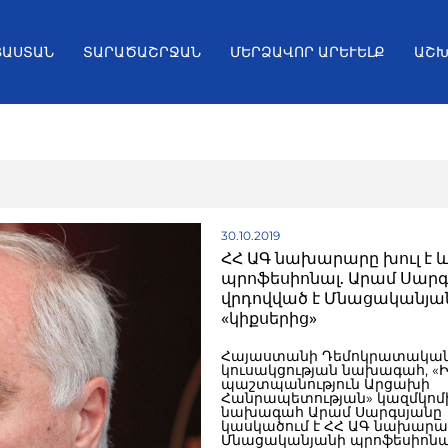
ՅԱՍՏԱՆ
ՏԱՐԱԾԱՇՐՋԱՆ
ՄԵՐՁԱՎՈՐ ԱՐԵՒԵԼՔ
ԱՇԽ
30.10.2019
ՀՀ ԱԳ նախարարը խուլ է և
պրոֆեսիոնալ. Արամ Սարգ
վրդովված է Մնացականյա
«կիքսերից»
Հայաստանի Դեմոկրատակա
կուսակցության նախագահ, «
պաշտպանություն Արցախի
Հանրապետության» կազմկոմ
նախագահ Արամ Սարգսյանը
կասկածում է ՀՀ ԱԳ նախարա
Մնացականյանի պրոֆեսիոնա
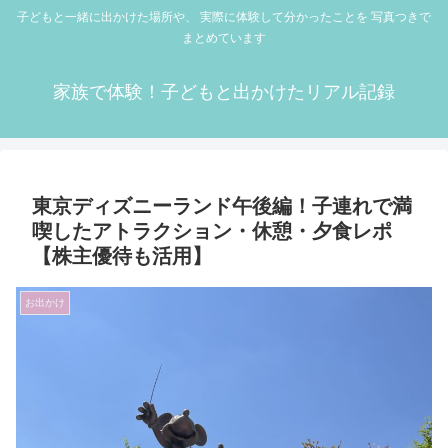
子どもと一緒に出かけた場所や、 実際に体験して分かったことを 写真つきで
まとめています
家族で体験！子どもと出かけたリアル記録
東京ディズニーランド午後編！子連れで満
喫したアトラクション・休憩・夕食レポ
【株主優待も活用】
お出かけ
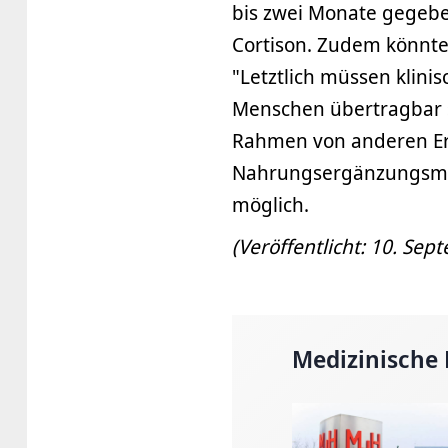
bis zwei Monate gegeben
Cortison. Zudem könnt
"Letztlich müssen klini
Menschen übertragbar si
Rahmen von anderen Er
Nahrungsergänzungsmitte
möglich.
(Veröffentlicht: 10. Se
Medizinische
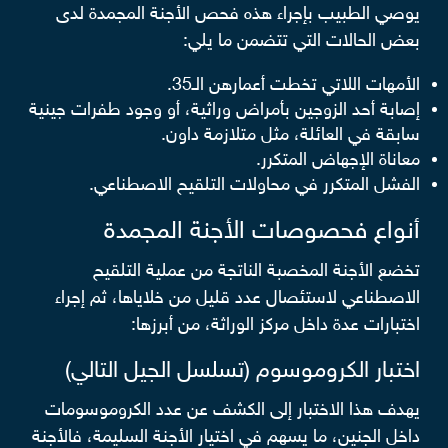
يوصي الطبيب بإجراء هذه فحص الأجنة المجمدة لدى
بعض الحالات التي تتضمن ما يلي:
الأمهات اللاتي تخطت أعمارهن الـ35.
إصابة أحد الزوجين بأمراض وراثية، أو وجود طفرات جينية
سابقة في العائلة، مثل متلازمة داون.
معاناة الإجهاض المتكرر.
الفشل المتكرر في محاولات التلقيح الاصطناعي.
أنواع فحصوصات الأجنة المجمدة
تخضع الأجنة المخصبة الناتجة من عملية التلقيح
الاصطناعي لاستئصال عدد قليل من خلاياها، ثم إجراء
اختبارات عدة داخل مركز الوراثة، من أبرزها:
اختبار الكروموسوم (تسلسل الجيل التالي)
يهدف هذا الاختبار إلى الكشف عن عدد الكروموسومات
داخل الجنين، ما يسهم في اختيار الأجنة السليمة، فالأجنة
+++
● **Exercise prompt**
Here the job is to copy the stretch of records from the line containing "ՏԱՐԱԾԱՇՐՋԱՆ" through the line containing "تخضع الأجنة المخصبة الناتجة من عملية التلقيح", word for word. Leave every picture out.

● **Solution to this task**
ՏԱՐԱԾԱՇՐՋԱՆ
ՄԵՐՁԱՎՈՐ ԱՐԵՒԵԼՔ
ԱՇԽ
30.10.2019
ՀՀ ԱԳ նախարարը խուլ է և
պրոֆեսիոնալ. Արամ Սարգ
վրդովված է Մնացականյա
«կիքսերից»
Հայաստանի Դեմոկրատակա
կուսակցության նախագահ, «
պաշտպանություն Արցախի
Հանրապետության» կազմկոմ
նախագահ Արամ Սարգսյանը
կասկածում է ՀՀ ԱԳ նախարա
Մնացականյանի պրոֆեսիոնա
子どもと一緒に出かけた場所や、 実際に体験して分かったことを 写真つきで
まとめています
家族で体験！子どもと出かけたリアル記録
東京ディズニーランド午後編！子連れで満
喫したアトラクション・休憩・夕食レポ
【株主優待も活用】
お出かけ
bis zwei Monate gegeben
Cortison. Zudem könnt
"Letztlich müssen klini
Menschen übertragbar si
Rahmen von anderen Er
Nahrungsergänzungsmitte
möglich.
(Veröffentlicht: 10. Se
Medizinische
يوصي الطبيب بإجراء هذه فحص الأجنة المجمدة لدى
بعض الحالات التي تتضمن ما يلي:
الأمهات اللاتي تخطت أعمارهن الـ35.
إصابة أحد الزوجين بأمراض وراثية، أو وجود طفرات جينية
سابقة في العائلة، مثل متلازمة داون.
معاناة الإجهاض المتكرر.
الفشل المتكرر في محاولات التلقيح الاصطناعي.
أنواع فحصوصات الأجنة المجمدة
تخضع الأجنة المخصبة الناتجة من عملية التلقيح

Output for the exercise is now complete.